Page-level text extractions
+---+
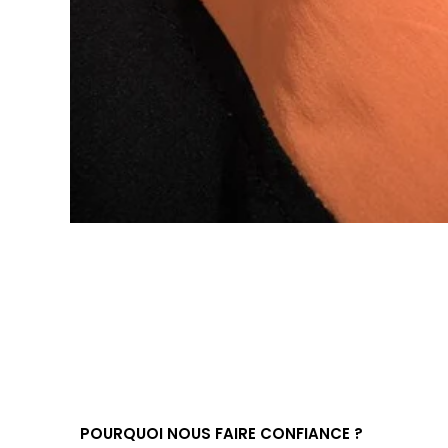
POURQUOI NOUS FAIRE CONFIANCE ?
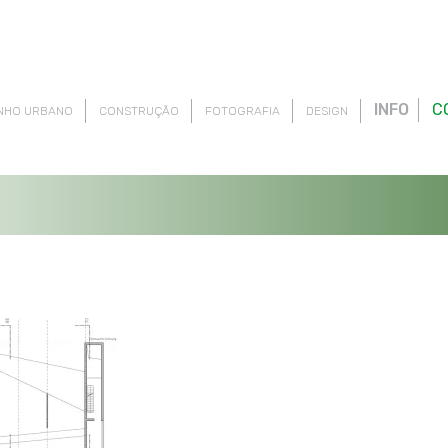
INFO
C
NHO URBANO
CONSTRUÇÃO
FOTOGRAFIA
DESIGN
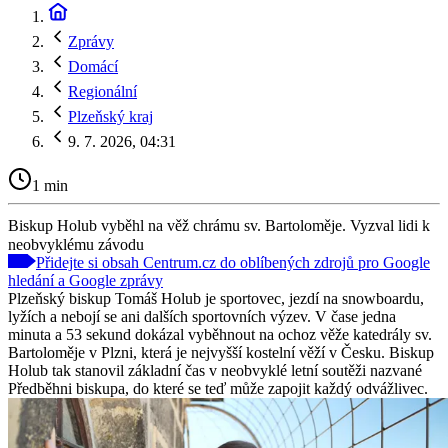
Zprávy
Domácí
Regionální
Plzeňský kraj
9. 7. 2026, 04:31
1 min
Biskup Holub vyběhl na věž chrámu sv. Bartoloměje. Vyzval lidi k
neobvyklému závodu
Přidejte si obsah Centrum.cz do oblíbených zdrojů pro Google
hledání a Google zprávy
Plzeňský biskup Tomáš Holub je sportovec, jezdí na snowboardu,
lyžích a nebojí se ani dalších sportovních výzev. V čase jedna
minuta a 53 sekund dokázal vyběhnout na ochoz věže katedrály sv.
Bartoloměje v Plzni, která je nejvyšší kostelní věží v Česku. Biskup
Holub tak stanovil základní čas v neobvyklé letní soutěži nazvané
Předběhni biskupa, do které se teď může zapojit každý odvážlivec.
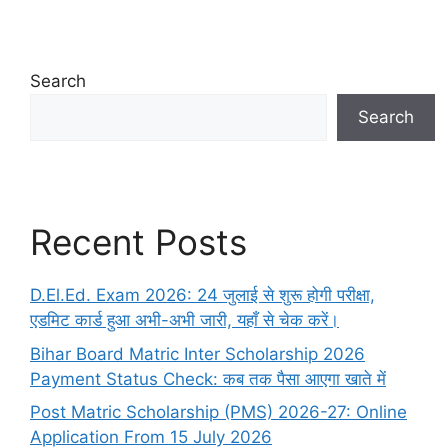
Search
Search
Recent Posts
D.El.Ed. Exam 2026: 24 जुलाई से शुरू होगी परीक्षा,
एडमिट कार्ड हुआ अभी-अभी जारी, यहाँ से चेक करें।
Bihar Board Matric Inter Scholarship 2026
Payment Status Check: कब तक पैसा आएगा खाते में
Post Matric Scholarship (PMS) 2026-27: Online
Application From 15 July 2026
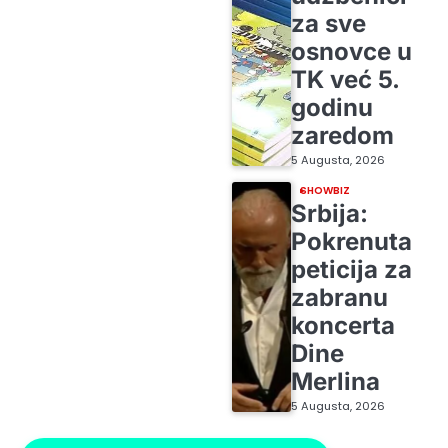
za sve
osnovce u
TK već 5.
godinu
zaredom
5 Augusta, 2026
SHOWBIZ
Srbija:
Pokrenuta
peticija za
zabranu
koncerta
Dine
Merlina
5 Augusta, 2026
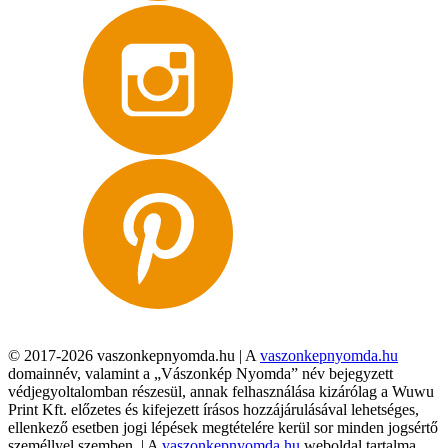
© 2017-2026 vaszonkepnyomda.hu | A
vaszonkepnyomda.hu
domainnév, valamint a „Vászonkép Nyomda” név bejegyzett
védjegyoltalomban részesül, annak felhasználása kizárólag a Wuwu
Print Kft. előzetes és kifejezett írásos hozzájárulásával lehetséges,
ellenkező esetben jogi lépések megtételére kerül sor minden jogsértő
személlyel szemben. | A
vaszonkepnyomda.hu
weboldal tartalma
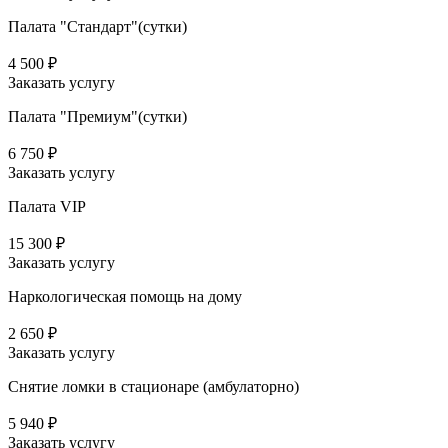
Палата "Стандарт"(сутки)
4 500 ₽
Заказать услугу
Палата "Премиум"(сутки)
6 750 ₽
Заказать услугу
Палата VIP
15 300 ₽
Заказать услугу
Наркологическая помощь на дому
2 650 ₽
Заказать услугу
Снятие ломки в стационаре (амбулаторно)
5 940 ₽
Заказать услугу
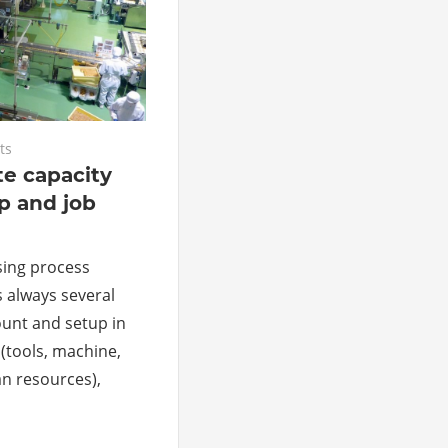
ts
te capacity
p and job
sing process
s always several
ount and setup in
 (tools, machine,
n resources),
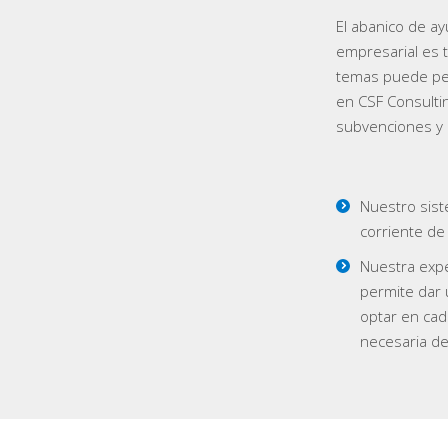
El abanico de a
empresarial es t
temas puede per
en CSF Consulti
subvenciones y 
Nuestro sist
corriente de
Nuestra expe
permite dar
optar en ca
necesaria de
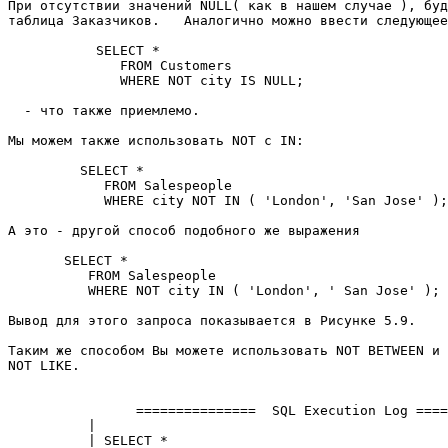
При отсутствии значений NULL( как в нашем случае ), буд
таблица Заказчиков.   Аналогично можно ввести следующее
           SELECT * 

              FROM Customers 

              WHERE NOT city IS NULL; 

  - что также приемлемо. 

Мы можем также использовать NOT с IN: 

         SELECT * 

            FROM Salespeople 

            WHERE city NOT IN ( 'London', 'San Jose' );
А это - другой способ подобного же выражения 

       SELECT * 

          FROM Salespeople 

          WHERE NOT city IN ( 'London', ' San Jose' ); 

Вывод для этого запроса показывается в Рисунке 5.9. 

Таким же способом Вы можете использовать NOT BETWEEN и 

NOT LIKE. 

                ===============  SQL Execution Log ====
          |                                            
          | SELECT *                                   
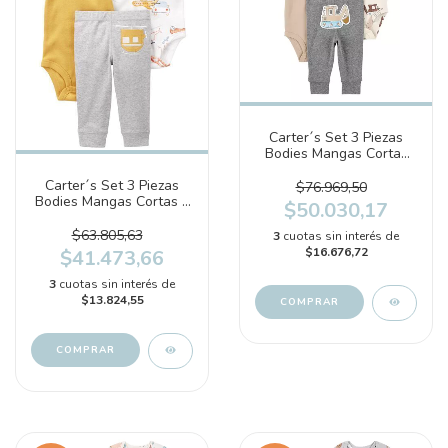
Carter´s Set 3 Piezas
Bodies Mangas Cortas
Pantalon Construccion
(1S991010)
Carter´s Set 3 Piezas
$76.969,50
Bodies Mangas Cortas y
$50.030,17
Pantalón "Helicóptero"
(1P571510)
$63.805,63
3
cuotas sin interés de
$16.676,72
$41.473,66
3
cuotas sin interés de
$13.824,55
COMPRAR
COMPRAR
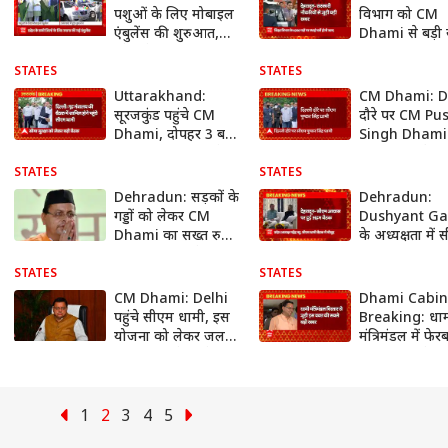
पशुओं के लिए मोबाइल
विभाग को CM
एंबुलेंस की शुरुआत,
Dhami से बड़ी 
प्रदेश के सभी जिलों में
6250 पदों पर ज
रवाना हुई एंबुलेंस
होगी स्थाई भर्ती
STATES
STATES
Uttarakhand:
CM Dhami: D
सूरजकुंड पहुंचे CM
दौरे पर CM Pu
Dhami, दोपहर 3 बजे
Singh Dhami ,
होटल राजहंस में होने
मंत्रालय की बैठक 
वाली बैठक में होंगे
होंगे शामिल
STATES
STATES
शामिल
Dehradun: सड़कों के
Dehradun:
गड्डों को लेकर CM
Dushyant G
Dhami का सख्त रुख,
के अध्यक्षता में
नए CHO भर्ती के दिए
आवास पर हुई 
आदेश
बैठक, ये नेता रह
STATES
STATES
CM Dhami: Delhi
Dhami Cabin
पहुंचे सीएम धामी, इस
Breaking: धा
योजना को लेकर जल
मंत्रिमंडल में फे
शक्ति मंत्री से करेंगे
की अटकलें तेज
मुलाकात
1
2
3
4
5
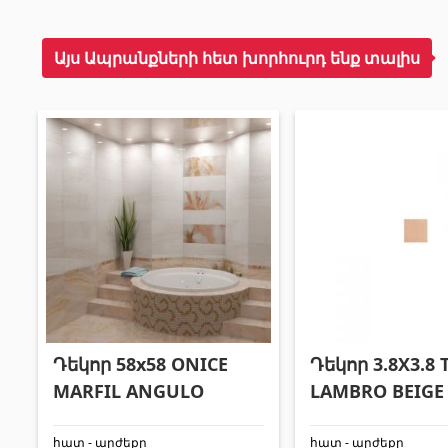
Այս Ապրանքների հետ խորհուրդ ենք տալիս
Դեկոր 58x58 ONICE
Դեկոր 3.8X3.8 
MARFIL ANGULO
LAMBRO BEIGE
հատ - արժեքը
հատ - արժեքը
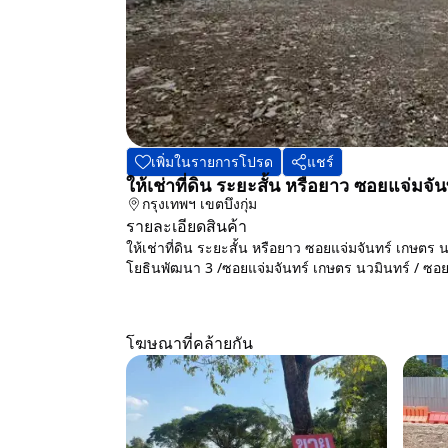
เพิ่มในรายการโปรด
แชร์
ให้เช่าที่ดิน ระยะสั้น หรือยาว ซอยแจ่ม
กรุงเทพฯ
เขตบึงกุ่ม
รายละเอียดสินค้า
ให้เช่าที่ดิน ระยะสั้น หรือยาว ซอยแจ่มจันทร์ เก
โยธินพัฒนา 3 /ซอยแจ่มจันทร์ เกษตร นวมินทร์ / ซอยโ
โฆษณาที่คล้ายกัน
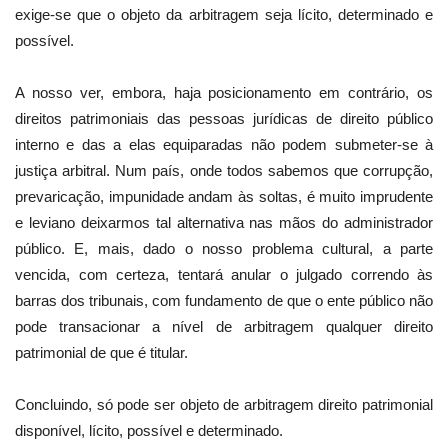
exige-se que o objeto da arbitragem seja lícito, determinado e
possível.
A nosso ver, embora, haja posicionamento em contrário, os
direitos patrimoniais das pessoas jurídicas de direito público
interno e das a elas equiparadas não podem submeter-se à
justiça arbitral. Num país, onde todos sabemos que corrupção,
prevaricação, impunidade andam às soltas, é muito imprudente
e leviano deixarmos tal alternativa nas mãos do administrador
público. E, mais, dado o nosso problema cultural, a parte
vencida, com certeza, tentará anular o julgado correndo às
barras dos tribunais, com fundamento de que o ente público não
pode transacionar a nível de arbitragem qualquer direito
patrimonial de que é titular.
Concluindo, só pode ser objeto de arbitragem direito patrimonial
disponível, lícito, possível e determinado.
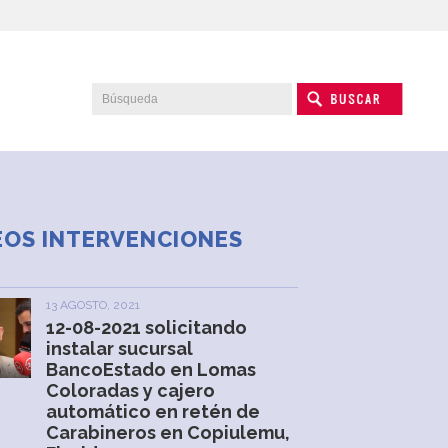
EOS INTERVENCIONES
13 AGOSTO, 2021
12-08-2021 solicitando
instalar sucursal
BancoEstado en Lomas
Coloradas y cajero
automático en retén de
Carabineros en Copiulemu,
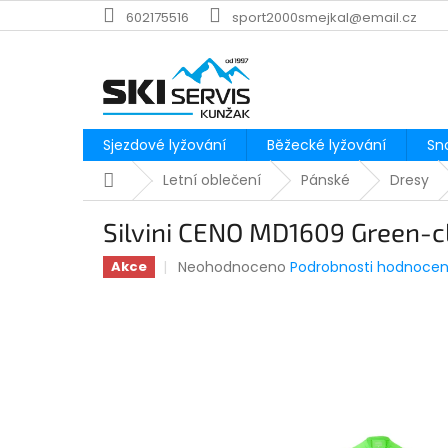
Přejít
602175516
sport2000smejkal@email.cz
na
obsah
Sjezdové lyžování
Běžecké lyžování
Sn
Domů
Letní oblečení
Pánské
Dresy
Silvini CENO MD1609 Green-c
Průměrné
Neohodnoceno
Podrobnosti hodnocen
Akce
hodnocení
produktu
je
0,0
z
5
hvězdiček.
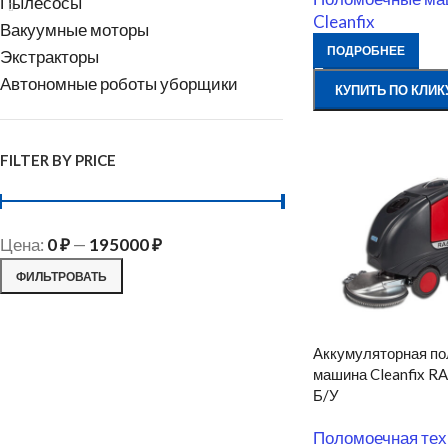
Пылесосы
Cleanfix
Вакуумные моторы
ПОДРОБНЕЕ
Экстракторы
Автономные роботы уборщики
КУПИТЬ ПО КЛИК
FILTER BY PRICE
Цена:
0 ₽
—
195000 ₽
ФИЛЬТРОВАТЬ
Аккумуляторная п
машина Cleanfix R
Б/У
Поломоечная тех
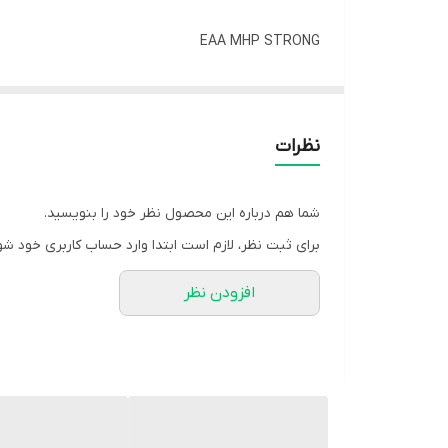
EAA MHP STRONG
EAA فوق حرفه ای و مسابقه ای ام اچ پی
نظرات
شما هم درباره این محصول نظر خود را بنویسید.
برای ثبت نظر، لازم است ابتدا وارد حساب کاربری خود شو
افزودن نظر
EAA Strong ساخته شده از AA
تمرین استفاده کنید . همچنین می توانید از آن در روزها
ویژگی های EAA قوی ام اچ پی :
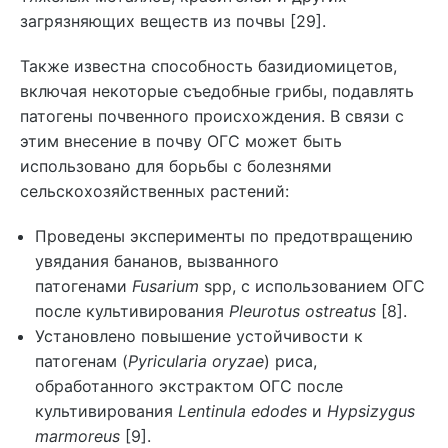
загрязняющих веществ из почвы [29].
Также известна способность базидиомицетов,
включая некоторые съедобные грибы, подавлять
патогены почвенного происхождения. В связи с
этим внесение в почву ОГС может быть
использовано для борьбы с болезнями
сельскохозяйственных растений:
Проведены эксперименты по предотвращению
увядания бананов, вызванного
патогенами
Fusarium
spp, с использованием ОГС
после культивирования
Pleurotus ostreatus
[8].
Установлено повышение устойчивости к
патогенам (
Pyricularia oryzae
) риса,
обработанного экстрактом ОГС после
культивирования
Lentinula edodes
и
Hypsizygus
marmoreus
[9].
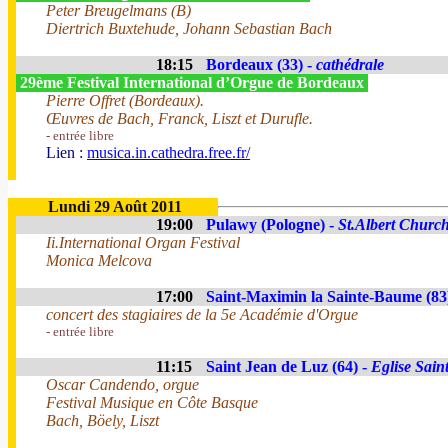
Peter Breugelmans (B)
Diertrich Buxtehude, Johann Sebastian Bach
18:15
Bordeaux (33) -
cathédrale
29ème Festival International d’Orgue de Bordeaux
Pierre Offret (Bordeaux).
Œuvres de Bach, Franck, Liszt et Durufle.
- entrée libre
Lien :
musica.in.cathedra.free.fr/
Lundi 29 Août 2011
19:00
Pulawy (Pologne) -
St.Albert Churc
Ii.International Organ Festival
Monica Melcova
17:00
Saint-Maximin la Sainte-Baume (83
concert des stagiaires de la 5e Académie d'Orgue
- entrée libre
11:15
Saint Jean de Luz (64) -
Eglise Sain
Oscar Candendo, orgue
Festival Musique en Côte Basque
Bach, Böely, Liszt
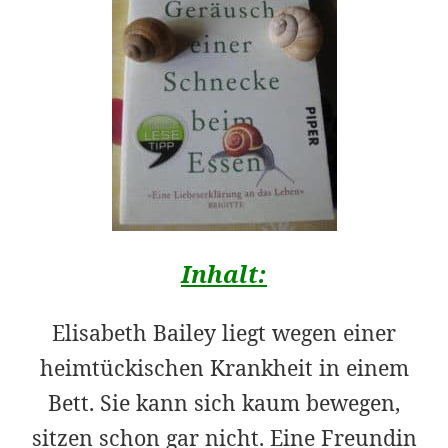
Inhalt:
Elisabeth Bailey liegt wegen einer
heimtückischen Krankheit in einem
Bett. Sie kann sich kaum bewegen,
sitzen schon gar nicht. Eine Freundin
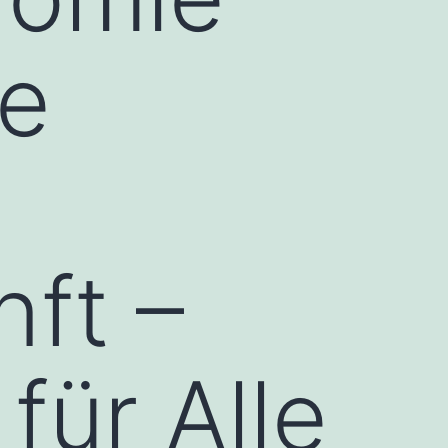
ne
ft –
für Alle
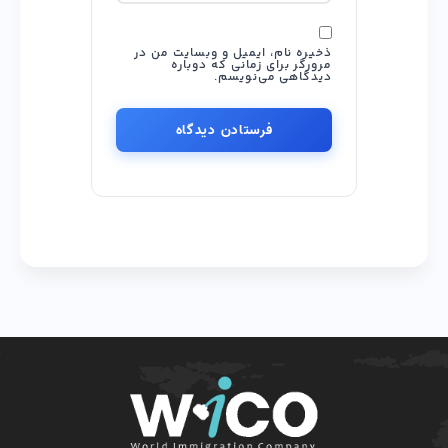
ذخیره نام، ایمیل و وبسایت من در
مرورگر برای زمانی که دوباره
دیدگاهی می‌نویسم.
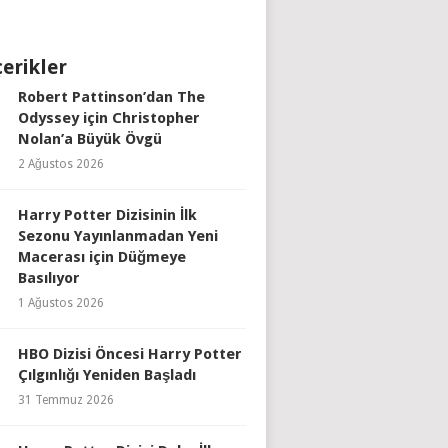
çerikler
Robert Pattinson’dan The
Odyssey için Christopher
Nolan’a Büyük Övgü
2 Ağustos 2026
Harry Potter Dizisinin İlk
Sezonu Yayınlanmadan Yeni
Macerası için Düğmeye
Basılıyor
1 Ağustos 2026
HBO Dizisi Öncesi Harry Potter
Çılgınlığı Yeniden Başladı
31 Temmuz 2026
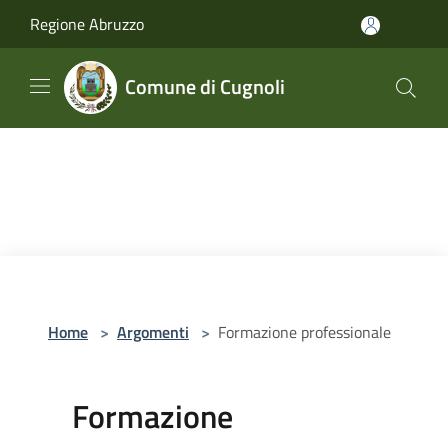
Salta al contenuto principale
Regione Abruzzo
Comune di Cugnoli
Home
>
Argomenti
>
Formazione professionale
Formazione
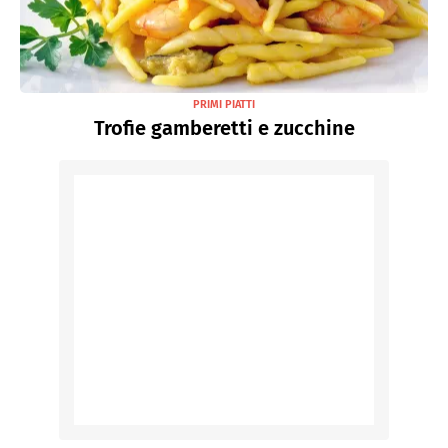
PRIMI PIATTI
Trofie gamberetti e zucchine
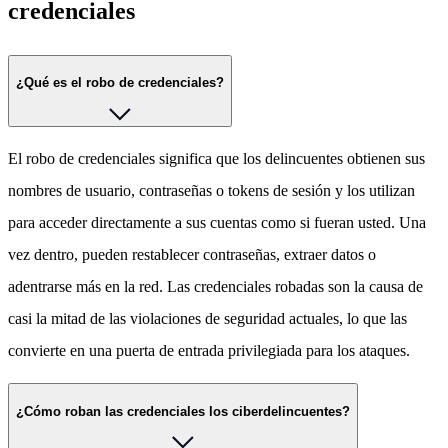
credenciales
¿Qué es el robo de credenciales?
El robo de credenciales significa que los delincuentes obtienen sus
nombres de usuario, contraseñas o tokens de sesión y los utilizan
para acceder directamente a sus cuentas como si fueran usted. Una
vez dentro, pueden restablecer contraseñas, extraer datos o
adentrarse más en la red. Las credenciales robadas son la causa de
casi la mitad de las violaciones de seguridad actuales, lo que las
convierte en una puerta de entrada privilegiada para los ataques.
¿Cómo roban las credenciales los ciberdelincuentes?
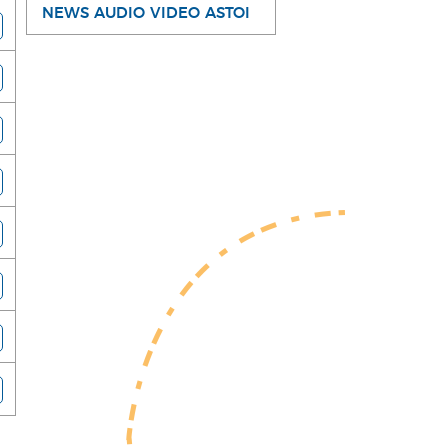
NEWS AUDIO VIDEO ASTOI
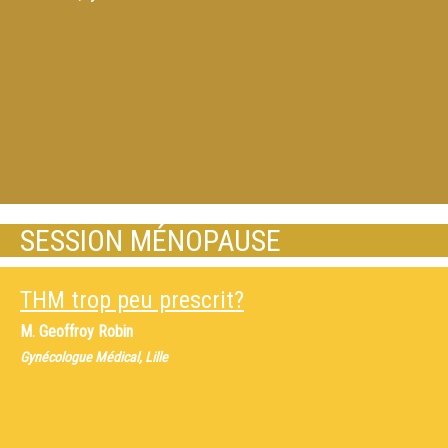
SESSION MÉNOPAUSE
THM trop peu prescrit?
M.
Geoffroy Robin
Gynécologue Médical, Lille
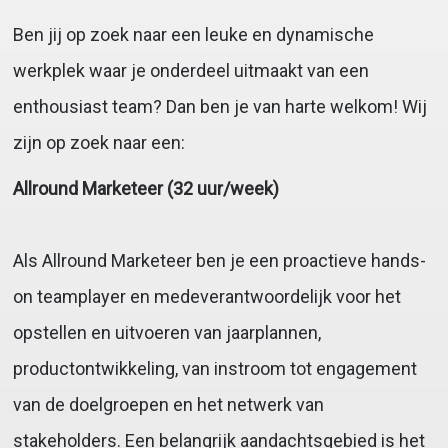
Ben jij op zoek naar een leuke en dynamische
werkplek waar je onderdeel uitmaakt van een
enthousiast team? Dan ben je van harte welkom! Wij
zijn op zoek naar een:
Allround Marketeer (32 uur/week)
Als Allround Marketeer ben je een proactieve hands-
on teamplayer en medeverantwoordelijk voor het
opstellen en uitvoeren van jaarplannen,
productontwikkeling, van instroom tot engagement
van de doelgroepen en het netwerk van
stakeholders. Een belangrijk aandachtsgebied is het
+---+
* [Directions for this task]
Look over the data and work out how many lines include the word "сутки"; reply with the number only.

* [Exercise output]
2